Working data:
---*---

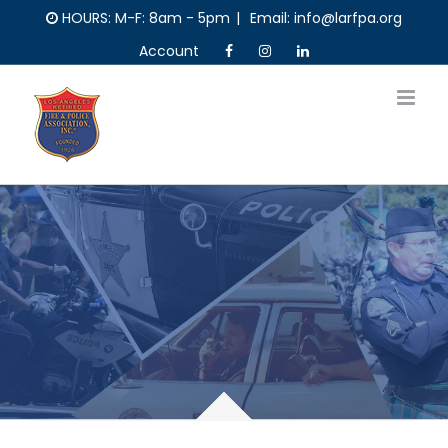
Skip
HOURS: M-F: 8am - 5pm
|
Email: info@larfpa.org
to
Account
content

---*---

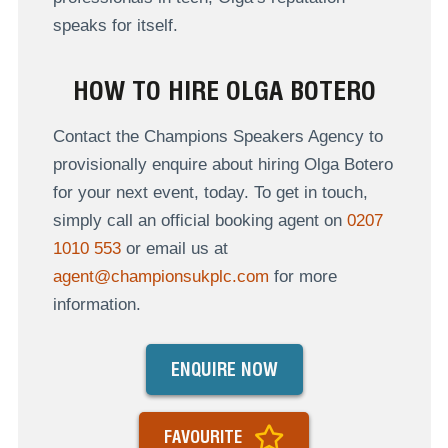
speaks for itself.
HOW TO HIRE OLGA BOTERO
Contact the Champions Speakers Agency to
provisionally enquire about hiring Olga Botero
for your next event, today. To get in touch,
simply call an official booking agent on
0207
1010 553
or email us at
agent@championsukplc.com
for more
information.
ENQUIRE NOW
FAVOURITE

---*---

The answer must be every line of the data that contains the word "agent".

Expected answer:
simply call an official booking agent on
agent@championsukplc.com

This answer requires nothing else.